Prove that $(1/3)(a^{3}+b^{3}+c^{3})-abc \geq 3k$.

Solution. The desired inequality is equivalent to $a^{3}+b^{3}+c^{3}-3abc \geq 9k$.

Suppose without loss of generality, that $a>b>c$.

Then, since a, b, and c are distinct positive integers, we $a-b \geq 1$, and $(b-c) \geq 1$ and $a-c \geq 2$.

It follows that $a^{2}+b^{2}+c^{2}-ab-bc-ca = (1/2)((a-b)^{2}+(b-c)^{2}+(c-a)^{2}) \geq (1/2)(1+1+4)=3$

We obtain $a^{3}+b^{3}+c^{3}-3abc = (a+b+c)(a^{2}+b^{2}+c^{2}-ab-bc-ca) \geq 3(a+b+c)$ so it suffices to prove that $3(a+b+c) \geq 9k$ or $(a+b+c) \geq 3k$

But, $(a+b+c)^{2}=a^{2}+b^{2}+c^{2}+2ab+2bc+2ca = a^{2}+b^{2}+c^{2} - ab -bc- ca +3(ab+bc+ca) \geq 3+3(3k^{2}-1) = 9k^{2}$,

and the conclusion follows.

More later… Nalin

### Factorization uses and tricks

One of the first concepts of elementary algebra is factorization.

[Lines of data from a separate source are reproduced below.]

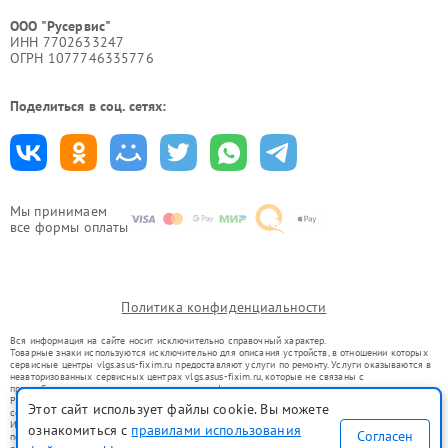
ООО "Русервис"
ИНН 7702633247
ОГРН 1077746335776
Поделиться в соц. сетях:
Мы принимаем
все формы оплаты
Политика конфиденциальности
Вся информация на сайте носит исключительно справочный характер.
Товарные знаки используются исключительно для описания устройств, в отношении которых
сервисные центры vlgs.asus-fixim.ru предоставляют услуги по ремонту. Услуги оказываются в
неавторизованных сервисных центрах vlgs.asus-fixim.ru, которые не связаны с
правообладателями товарных знаков или их официальными представителями.
Ремонт осуществляется для устройств, уже введенных в гражданский оборот в соответствии
Этот сайт использует файлы cookie. Вы можете
со статьей 1487 ГК РФ.
Использование товарных знаков не преследует цели индивидуализации услуг или введения
ознакомиться с
правилами использования
Согласен
потребителей в заблуждение, а служит для информирования о предоставляемых услугах по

Apart from its intrinsic use in Math itself, it is applied in several areas like pole-placement method in Control System Design and design of digital filters for use in digital communications, the latter being the foundation stone of IT. Another use is in error control coding which is used in wireless/mobile/cellular communications. One of the trickiest uses of factorization is in Trigonometry, which of course, has countless applications. Let me present to you some tricks, which are not so obvious in factorizing complicated algebraic expressions.

1) Factorization by guessing! Solve the equation $x^{3}-3x^{2}-6x+16=0$.

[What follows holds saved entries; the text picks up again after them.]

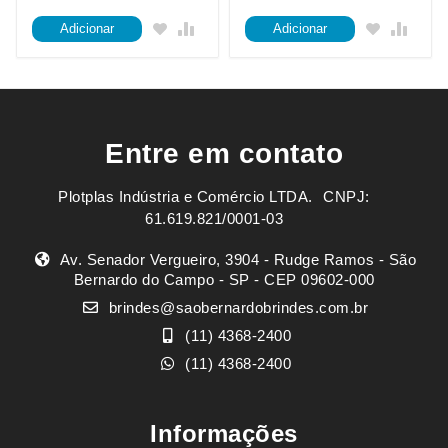
Adicionar
Adicionar
Entre em contato
Plotplas Indústria e Comércio LTDA. ㅤㅤㅤ CNPJ:
61.619.821/0001-03
Av. Senador Vergueiro, 3904 - Rudge Ramos - São
Bernardo do Campo - SP - CEP 09602-000
brindes@saobernardobrindes.com.br
(11) 4368-2400
(11) 4368-2400
Informações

Solution: The product of the coefficient of highest degree term and constant is 16. So, think of the factors of 16. You will see that the LHS vanishes when $x=2$. (We have used the factor theorem here).

Hence, $x=2$ is one root of the equation and corresponding to this root, we have a factor $x-2$.

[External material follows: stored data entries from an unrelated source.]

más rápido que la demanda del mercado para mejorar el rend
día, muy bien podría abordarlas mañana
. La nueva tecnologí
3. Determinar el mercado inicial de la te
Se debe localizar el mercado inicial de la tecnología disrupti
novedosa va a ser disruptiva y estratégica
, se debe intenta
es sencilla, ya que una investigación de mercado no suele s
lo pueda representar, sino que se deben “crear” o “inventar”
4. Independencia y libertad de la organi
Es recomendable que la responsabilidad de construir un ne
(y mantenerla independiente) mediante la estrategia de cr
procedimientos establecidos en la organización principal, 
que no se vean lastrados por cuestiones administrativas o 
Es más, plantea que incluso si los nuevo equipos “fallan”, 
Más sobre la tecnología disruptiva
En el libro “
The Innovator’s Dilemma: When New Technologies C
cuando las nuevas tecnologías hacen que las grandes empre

The equation may now be written $x^{2}(x-2)-x(x-2)-8(x-2)=0$ or $(x^{2}-x-8)(x-2)=0$

Removing the factor $x-2$, we have $x^{2}-x-8=0$

hence, the three roots of the above cubic $x = 0.5(1+\sqrt{33}$ or $x = 0.5(1-\sqrt{33})$ or $x=2$.

Moral of the story: Guessing the factor reduces the degree of the equation. There will be some trials and errors though.

2) The Method of Undetermined Coefficients:

Resolve into two factors: $2a^{2}x^{2} - 2(3b-4c)(b-c)y^{2}+abxy$

Solution: This equation might seem not factorizable, at first sight, as the *middle term* involves no *c*. (Note: a, b, and c are parameters, and the variables are x and y). Also, the brute force technique for using the formula method for quadratics is way too cumbersome. So, let’s give a shot to it using the method of undetermined coefficients.

Let $2a^{2}x^{2} - 2(3b-4c)(b-c)y^{2}+abxy=(Px+Qy)(Mx+Ny)$

Hence, equating like coefficients, $PM=2a^{2}$, $NQ= -2(3b-4c)(b-c)$, $MQ+NP=ab$.

Again, you have to guess!

Let’s try: let $N=2(b-c)$, $Q=-(3b-4c)$, $M=a$, $P=2a$

We need to check: $MQ+NP=-a(3b-4c)+2(b-c)(2a)=ab$ Bingo:-)

So, the factors are $(ax+2(b-c)y)(2ax-y(3b-4c))$

3) An important factorization identity is: $a^{3}+b^{3}+c^{3}-3abc=(a+b+c)(a^{2}+b^{2}+c^{2}-ab-bc-ca)$

Would you like to try proving this?(It is not so easy!)

More later, — Nalin